Your assignment |
Please transcribe all of the entries exactly, leaving out any images.

Data to use |

»»

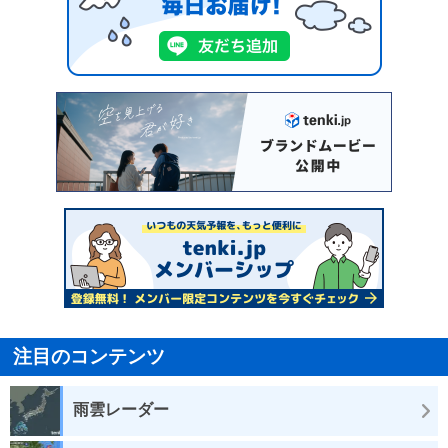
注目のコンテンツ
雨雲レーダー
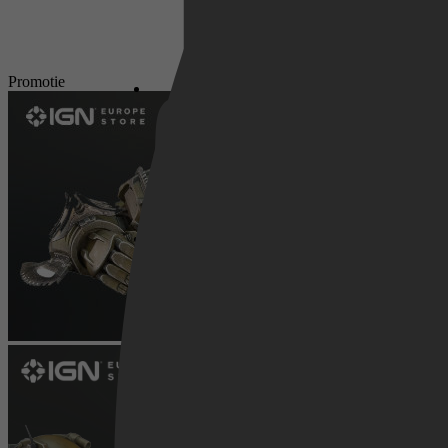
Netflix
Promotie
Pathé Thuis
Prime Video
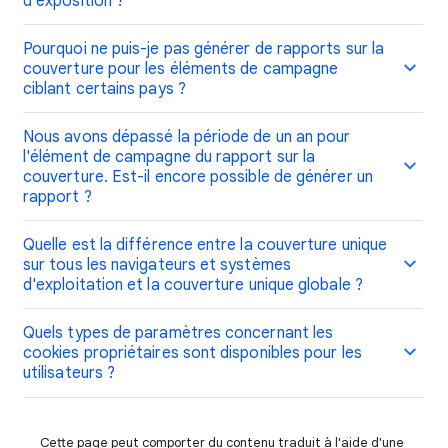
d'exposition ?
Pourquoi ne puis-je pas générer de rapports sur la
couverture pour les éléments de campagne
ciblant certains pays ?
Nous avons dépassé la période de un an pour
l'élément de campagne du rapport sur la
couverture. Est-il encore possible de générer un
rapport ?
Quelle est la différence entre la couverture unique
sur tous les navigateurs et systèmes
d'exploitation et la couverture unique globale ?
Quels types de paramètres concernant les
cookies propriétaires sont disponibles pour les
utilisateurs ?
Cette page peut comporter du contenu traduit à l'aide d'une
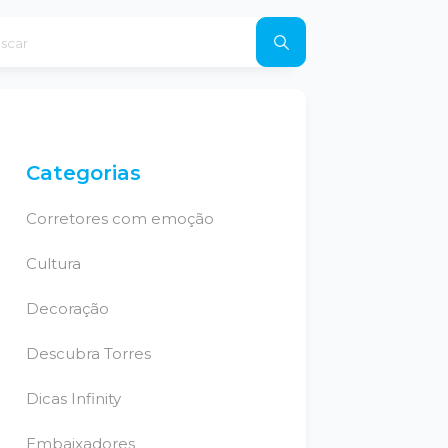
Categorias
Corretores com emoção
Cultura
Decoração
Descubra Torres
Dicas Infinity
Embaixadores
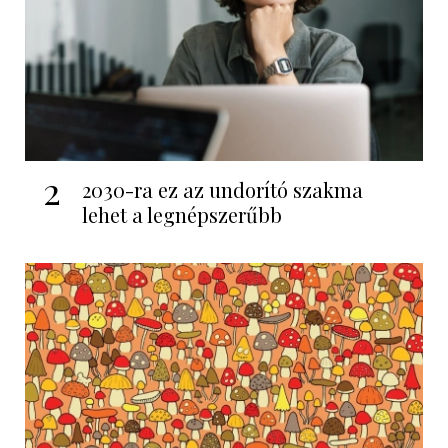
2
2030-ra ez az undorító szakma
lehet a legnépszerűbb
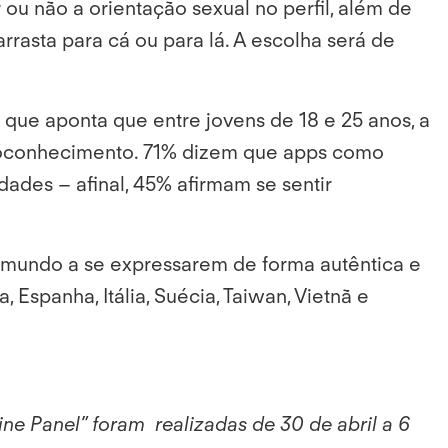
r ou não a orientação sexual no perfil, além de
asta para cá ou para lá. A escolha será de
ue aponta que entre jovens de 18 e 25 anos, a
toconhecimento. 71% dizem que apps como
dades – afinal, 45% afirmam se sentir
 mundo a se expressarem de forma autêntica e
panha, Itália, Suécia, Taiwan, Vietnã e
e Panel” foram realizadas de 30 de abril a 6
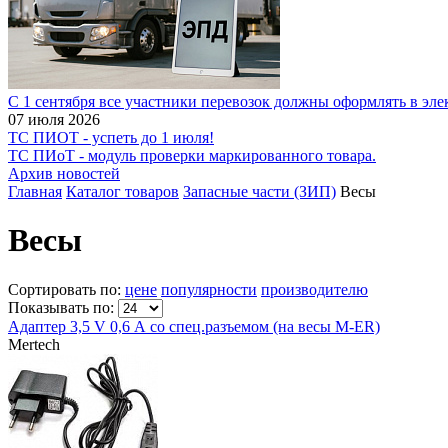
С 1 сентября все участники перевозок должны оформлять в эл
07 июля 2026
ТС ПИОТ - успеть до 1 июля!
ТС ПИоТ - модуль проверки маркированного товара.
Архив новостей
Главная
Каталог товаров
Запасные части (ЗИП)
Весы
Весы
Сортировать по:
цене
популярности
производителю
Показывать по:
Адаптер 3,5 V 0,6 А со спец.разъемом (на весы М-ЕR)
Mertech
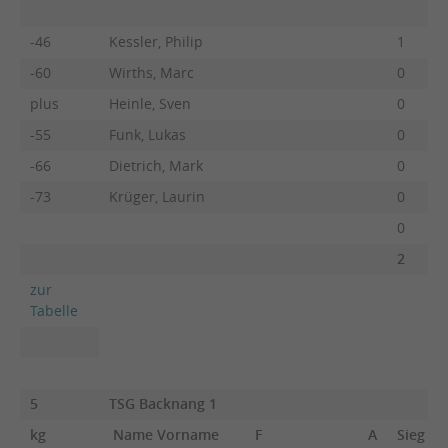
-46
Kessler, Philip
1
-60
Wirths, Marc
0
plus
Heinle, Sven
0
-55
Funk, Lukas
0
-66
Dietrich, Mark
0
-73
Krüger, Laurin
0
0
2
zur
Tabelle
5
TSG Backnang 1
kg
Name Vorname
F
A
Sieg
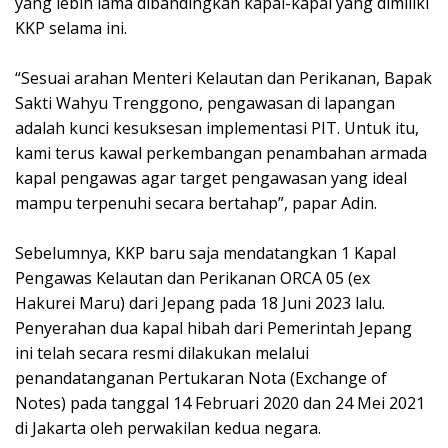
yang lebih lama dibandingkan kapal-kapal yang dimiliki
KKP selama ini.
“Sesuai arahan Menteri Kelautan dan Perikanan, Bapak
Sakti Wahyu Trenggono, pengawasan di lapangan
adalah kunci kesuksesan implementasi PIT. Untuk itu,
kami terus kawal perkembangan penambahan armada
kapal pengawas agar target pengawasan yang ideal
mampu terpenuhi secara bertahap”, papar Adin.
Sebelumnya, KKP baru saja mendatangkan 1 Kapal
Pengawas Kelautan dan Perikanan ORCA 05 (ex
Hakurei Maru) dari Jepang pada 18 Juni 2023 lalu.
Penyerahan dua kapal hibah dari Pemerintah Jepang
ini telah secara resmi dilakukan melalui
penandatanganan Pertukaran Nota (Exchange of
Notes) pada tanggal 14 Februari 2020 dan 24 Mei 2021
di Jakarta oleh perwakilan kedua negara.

««

Task response |
注目のコンテンツ
雨雲レーダー
Netflix
Promotie
Pathé Thuis
Prime Video
d'exposition ?
Pourquoi ne puis-je pas générer de rapports sur la
couverture pour les éléments de campagne
ciblant certains pays ?
Nous avons dépassé la période de un an pour
l'élément de campagne du rapport sur la
couverture. Est-il encore possible de générer un
rapport ?
Quelle est la différence entre la couverture unique
sur tous les navigateurs et systèmes
d'exploitation et la couverture unique globale ?
Quels types de paramètres concernant les
cookies propriétaires sont disponibles pour les
utilisateurs ?
Cette page peut comporter du contenu traduit à l'aide d'une
Categorias
Corretores com emoção
Cultura
Decoração
Descubra Torres
Dicas Infinity
Embaixadores
2
2030-ra ez az undorító szakma
lehet a legnépszerűbb
r ou não a orientação sexual no perfil, além de
asta para cá ou para lá. A escolha será de
ue aponta que entre jovens de 18 e 25 anos, a
toconhecimento. 71% dizem que apps como
dades – afinal, 45% afirmam se sentir
 mundo a se expressarem de forma autêntica e
panha, Itália, Suécia, Taiwan, Vietnã e
e Panel” foram realizadas de 30 de abril a 6
С 1 сентября все участники перевозок должны оформлять в эл
07 июля 2026
ТС ПИОТ - успеть до 1 июля!
ТС ПИоТ - модуль проверки маркированного товара.
Архив новостей
Главная
Каталог товаров
Запасные части (ЗИП)
Весы
Весы
Сортировать по:
цене
популярности
производителю
Показывать по:
Адаптер 3,5 V 0,6 А со спец.разъемом (на весы М-ЕR)
Mertech
-46
Kessler, Philip
1
-60
Wirths, Marc
0
plus
Heinle, Sven
0
-55
Funk, Lukas
0
-66
Dietrich, Mark
0
-73
Krüger, Laurin
0
0
2
zur
Tabelle
5
TSG Backnang 1
kg
Name Vorname
F
A
Sieg
yang lebih lama dibandingkan kapal-kapal yang dimiliki
KKP selama ini.
“Sesuai arahan Menteri Kelautan dan Perikanan, Bapak
Sakti Wahyu Trenggono, pengawasan di lapangan
adalah kunci kesuksesan implementasi PIT. Untuk itu,
kami terus kawal perkembangan penambahan armada
kapal pengawas agar target pengawasan yang ideal
mampu terpenuhi secara bertahap”, papar Adin.
Sebelumnya, KKP baru saja mendatangkan 1 Kapal
Pengawas Kelautan dan Perikanan ORCA 05 (ex
Hakurei Maru) dari Jepang pada 18 Juni 2023 lalu.
Penyerahan dua kapal hibah dari Pemerintah Jepang
ini telah secara resmi dilakukan melalui
penandatanganan Pertukaran Nota (Exchange of
Notes) pada tanggal 14 Februari 2020 dan 24 Mei 2021
di Jakarta oleh perwakilan kedua negara.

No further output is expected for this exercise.